Because of the protracted trade war, some U.S. companies sought to get shipments out of China ahead of previously scheduled tariffs, according to a note from Wells Fargo securities.

FILE - In this  June 29, 2019, file photo, U.S. President Donald Trump, left, shakes hands with Chinese President Xi Jinping during a meeting on the sidelines of the G-20 summit in Osaka, western Japan. Facing another U.S. tariff hike, Xi is getting tougher with Washington instead of backing down. Both sides have incentives to settle a trade war that is battering exporters on either side of the Pacific and threatening to tip the global economy into recession. (AP Photo/Susan Walsh, File)
U.S. President Donald Trump, left, shakes hands with Chinese President Xi Jinping during a meeting on the sidelines of the G-20 summit in Osaka, Japan. The trade war between the two countries led business to be prepared for Chinese supply chain disruptions. (AP Photo/Susan Walsh, File)

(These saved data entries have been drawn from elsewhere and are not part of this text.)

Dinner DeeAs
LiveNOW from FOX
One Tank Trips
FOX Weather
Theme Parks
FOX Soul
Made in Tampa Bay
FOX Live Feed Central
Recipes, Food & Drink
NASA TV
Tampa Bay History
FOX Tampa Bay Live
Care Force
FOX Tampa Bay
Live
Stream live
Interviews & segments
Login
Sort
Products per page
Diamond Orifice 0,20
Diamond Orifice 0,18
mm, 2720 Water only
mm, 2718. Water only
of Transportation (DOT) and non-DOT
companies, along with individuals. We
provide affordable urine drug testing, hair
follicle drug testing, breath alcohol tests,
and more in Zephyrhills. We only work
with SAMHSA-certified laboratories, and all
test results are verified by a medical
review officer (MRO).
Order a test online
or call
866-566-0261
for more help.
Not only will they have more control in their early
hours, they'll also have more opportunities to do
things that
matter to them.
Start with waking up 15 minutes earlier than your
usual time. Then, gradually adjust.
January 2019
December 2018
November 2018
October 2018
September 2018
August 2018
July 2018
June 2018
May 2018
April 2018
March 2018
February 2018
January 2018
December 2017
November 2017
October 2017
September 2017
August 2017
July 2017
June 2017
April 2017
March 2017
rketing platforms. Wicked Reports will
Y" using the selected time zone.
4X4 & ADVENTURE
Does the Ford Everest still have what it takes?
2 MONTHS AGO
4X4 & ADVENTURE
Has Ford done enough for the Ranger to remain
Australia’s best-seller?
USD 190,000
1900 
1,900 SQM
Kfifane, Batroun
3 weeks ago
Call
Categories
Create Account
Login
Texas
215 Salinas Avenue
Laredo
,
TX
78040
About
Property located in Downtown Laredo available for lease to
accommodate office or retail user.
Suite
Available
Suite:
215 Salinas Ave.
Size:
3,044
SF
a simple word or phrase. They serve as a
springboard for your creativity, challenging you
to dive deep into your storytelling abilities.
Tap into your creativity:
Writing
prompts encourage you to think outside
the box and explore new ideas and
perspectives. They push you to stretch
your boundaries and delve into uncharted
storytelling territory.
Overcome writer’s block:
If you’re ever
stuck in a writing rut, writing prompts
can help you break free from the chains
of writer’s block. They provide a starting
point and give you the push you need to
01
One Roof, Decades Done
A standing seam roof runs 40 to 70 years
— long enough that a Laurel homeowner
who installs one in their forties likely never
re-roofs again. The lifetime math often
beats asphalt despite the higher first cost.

The bank says the reports are largely anecdotal, but the fact that inventory-to-sales levels are especially high compared to past disruptive events seems to suggest that companies accelerated the manufacturing timeline of their goods and got them shipped out faster than usual.

What this means is that some firms, with their higher-than-usual inventory levels, could have more time to source other manufacturing options if China’s manufacturing sector doesn’t recover quickly enough. Wells Fargo’s securities research team noted this is “cold comfort” for the computer and electronics sector, however, which is still very China-based, as finding another country to manufacture could be challenging. For instance, earlier this month Apple warned investors that it doesn’t expect to meet the revenue guidance provided for the March quarter because iPhone production in China was ramping up more slowly than anticipated.

Source: Wells Fargo
Source: Wells Fargo

Companies have already been exploring outside of China

Furthermore, the trade war pushed many companies to seek to diversify their manufacturing outside of China, giving them possible venues to continue their production and limit supply chain disruption.

Last June, Apple (AAPL) asked suppliers to look into shifting the end stages of assembly from Chinese manufacturing sites. The trade tensions were getting too hot. Some reports pegged the company to potentially move between 15% and 30% of its hardware production.

Wells Fargo says that Vietnam, which has been spared so far from the coronavirus, could be a key part of ameliorating disruptions. So far, Vietnam has been the biggest foreign beneficiary in the trade war.

“Trade data from 2019 suggest U.S. firms moved away from reliance on China with Vietnam,” the note says. “The production shift may cushion the blow for U.S. manufacturers that in the past might have relied solely on China.”

Source: Wells Fargo
Source: Wells Fargo

A furniture company, Adidas, Samsung, and others are among the companies that have embraced Vietnam as a China hedge. Still, China is a whole lot bigger than Vietnam, potentially limiting the cushion it can provide.

However, there’s one interesting catch in play. The research noted there is skepticism that the goods are actually coming from Vietnam, rather than simply serving as a back door into the U.S. market for Chinese goods. The increase in Vietnamese production is bigger than the next two combined — Taiwan and Netherlands.

But if the bulk of these Vietnamese goods are really coming from Vietnam and not China — and data suggests at least some are — that’s good news for global supply chains.